Built by Daniel Taylor
Programme intelligence, encoded into software. Built from 10+ years of managing what existing tools were never designed to handle.
The Origin
Every programme management tool I’ve used solves the same narrow problem: tracking tasks against timelines. But the real questions in programme leadership cut across dimensions — a dependency slip has a budget impact, a resource over-allocation has a delivery cost, a risk has a financial exposure, and none of these live in the same spreadsheet.
I spent years stitching together partial views from tools that couldn’t talk to each other. Health assessments done manually. Steering committee decks assembled from five different sources. What-if questions answered with gut feel instead of data. After my last role, I decided to build what should have existed all along — a system where every dimension of programme health is connected, queryable, and visible in one place.
The Platform
PRAXIS encodes programme management methodology into a knowledge graph, then uses AI to interrogate it. Every piece of data is queryable in financial, schedule, resource, risk, dependency, and value dimensions simultaneously. This is the connected intelligence that programme leaders have been building manually in spreadsheets for decades.
Automated Health Assessment
102 methodology constraints execute against project data automatically. Not traffic-light dashboards someone manually set to green — genuine health scoring with category breakdowns, critical findings, and actionable guidance. The kind of assessment that used to take me half a day to compile, generated in under 30 seconds.
AI-Powered Analysis
62 specialised AI tools with direct access to the project knowledge graph. Not a chatbot with your plan pasted in — structured analysis that traces dependency chains, simulates delays, detects resource conflicts, and explains findings in plain English. “What happens if the API migration slips by 3 weeks?” returns every downstream task affected, every resource conflict created, every milestone at risk.
Executive Reporting
I’ve spent hundreds of hours assembling steering committee decks from scattered sources. PRAXIS generates branded PDF and PowerPoint reports instantly — health scores, findings, trends, and recommendations ready for exec review. The hours I used to spend on reporting mechanics are now spent on the analysis and judgement calls that actually move programmes forward.
Under the Hood
Every technology choice in PRAXIS reflects a lesson learned from doing this work at scale. These aren’t stack decisions made from a blog post — they’re the result of understanding what programme data actually looks like and how programme leaders actually need to use it.

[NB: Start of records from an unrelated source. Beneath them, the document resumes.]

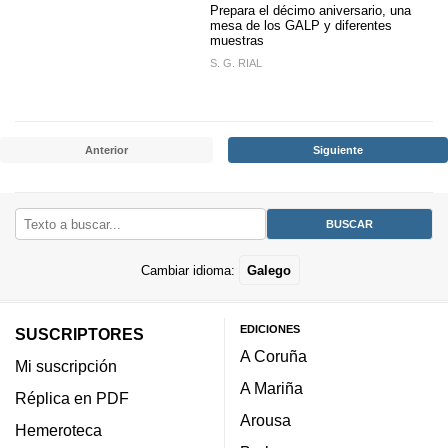
Prepara el décimo aniversario, una
mesa de los GALP y diferentes
muestras
S. G. RIAL
Anterior
Siguiente
Cambiar idioma:
Galego
EDICIONES
SUSCRIPTORES
A Coruña
Mi suscripción
A Mariña
Réplica en PDF
Arousa
Hemeroteca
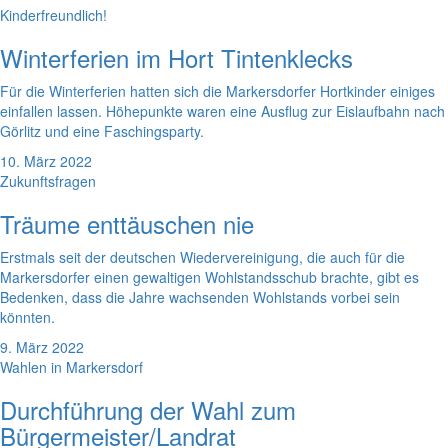
Kinderfreundlich!
Winterferien im Hort Tintenklecks
Für die Winterferien hatten sich die Markersdorfer Hortkinder einiges
einfallen lassen. Höhepunkte waren eine Ausflug zur Eislaufbahn nach
Görlitz und eine Faschingsparty.
10. März 2022
Zukunftsfragen
Träume enttäuschen nie
Erstmals seit der deutschen Wiedervereinigung, die auch für die
Markersdorfer einen gewaltigen Wohlstandsschub brachte, gibt es
Bedenken, dass die Jahre wachsenden Wohlstands vorbei sein
könnten.
9. März 2022
Wahlen in Markersdorf
Durchführung der Wahl zum
Bürgermeister/Landrat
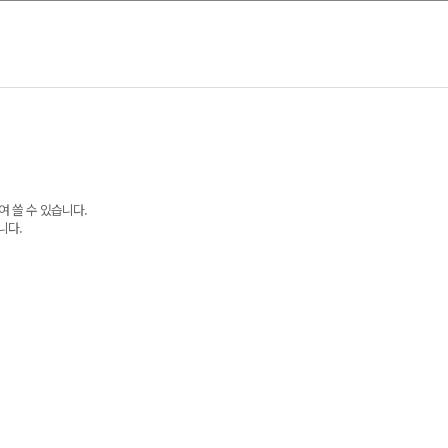
체하여 쓸 수 있습니다.
입니다.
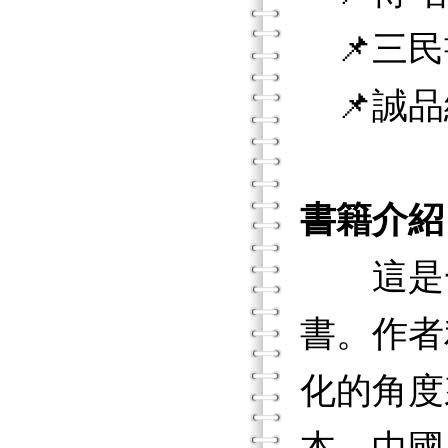
📌三民
📌誠品
書籍介紹
這是一
書。作者
化的角度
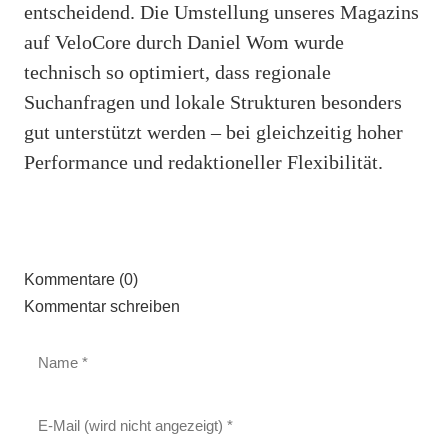
entscheidend. Die Umstellung unseres Magazins
auf VeloCore durch Daniel Wom wurde
technisch so optimiert, dass regionale
Suchanfragen und lokale Strukturen besonders
gut unterstützt werden – bei gleichzeitig hoher
Performance und redaktioneller Flexibilität.
Kommentare (0)
Kommentar schreiben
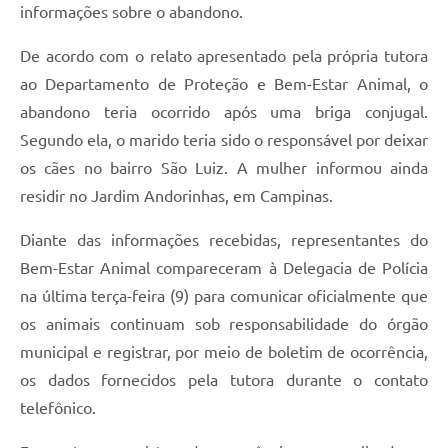
informações sobre o abandono.
De acordo com o relato apresentado pela própria tutora
ao Departamento de Proteção e Bem-Estar Animal, o
abandono teria ocorrido após uma briga conjugal.
Segundo ela, o marido teria sido o responsável por deixar
os cães no bairro São Luiz. A mulher informou ainda
residir no Jardim Andorinhas, em Campinas.
Diante das informações recebidas, representantes do
Bem-Estar Animal compareceram à Delegacia de Polícia
na última terça-feira (9) para comunicar oficialmente que
os animais continuam sob responsabilidade do órgão
municipal e registrar, por meio de boletim de ocorrência,
os dados fornecidos pela tutora durante o contato
telefônico.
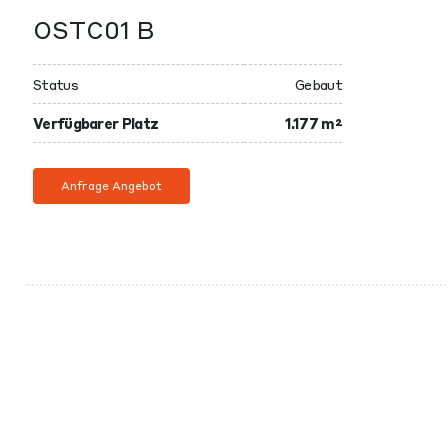
OSTC01 B
Status
Gebaut
Verfügbarer Platz
1.177 m²
Anfrage Angebot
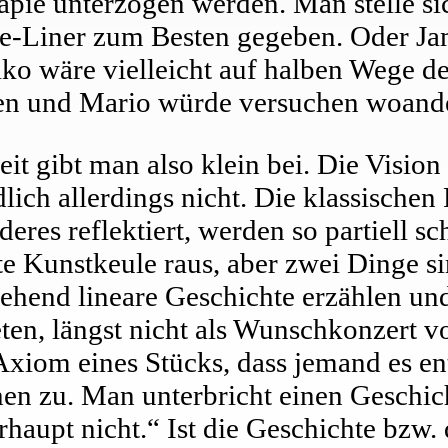
apie unterzogen werden. Man stelle s
One-Liner zum Besten gegeben. Oder J
ko wäre vielleicht auf halben Wege de
ufen und Mario würde versuchen woand
t gibt man also klein bei. Die Vision 
dlich allerdings nicht. Die klassischen
eres reflektiert, werden so partiell s
ste Kunstkeule raus, aber zwei Dinge 
tgehend lineare Geschichte erzählen un
n, längst nicht als Wunschkonzert vo
 Axiom eines Stücks, dass jemand es ent
hen zu. Man unterbricht einen Geschic
erhaupt nicht.“ Ist die Geschichte bzw.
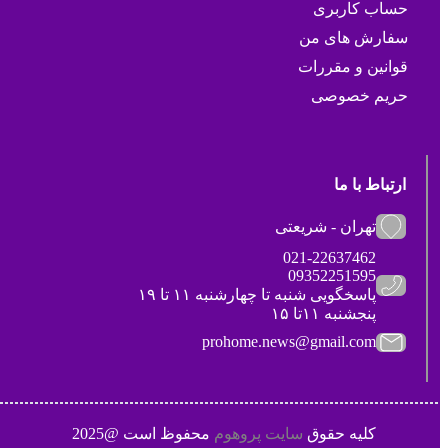
حساب کاربری
سفارش های من
قوانین و مقررات
حریم خصوصی
ارتباط با ما
تهران - شریعتی
021-22637462
09352251595
پاسخگویی شنبه تا چهارشنبه ۱۱ تا ۱۹
پنجشنبه ۱۱تا ۱۵
prohome.news@gmail.com
کلیه حقوق
سایت پروهوم
محفوظ است @2025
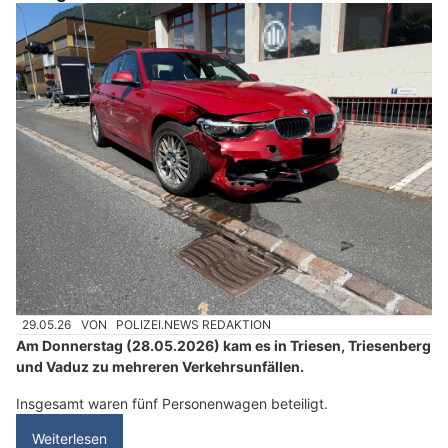
29.05.26
VON
POLIZEI.NEWS REDAKTION
Am Donnerstag (28.05.2026) kam es in Triesen, Triesenberg
und Vaduz zu mehreren Verkehrsunfällen.
Insgesamt waren fünf Personenwagen beteiligt.
Weiterlesen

Programme data is inherently connected — initiatives depend on other initiatives, resources work across teams, risks cascade through dependency chains. A graph database models these relationships natively instead of forcing them into rows and columns. When you ask “what’s affected if this slips?”, the answer is a graph traversal, not a VLOOKUP.
62 tools need to run fast and frequently across large datasets. Haiku gives the right balance of intelligence and cost efficiency for high-volume structured analysis — not every query needs the most powerful model. The AI has real tools and real data to interrogate, not just text to summarise.
Programme leads check health mid-meeting, between calls, in the corridor before a SteerCo. FastAPI handles complex graph queries with minimal latency. React delivers a responsive interface that works as fast as the decisions it supports. Speed isn’t a technical preference — it’s a usability requirement.
The Point
Building PRAXIS wasn’t about proving a point. It was the natural consequence of years spent solving these problems manually and knowing there had to be a better way. The methodology isn’t theoretical — it’s been stress-tested against real data structures, real edge cases, and real constraints. The platform is the most complete expression of how I think about programme leadership.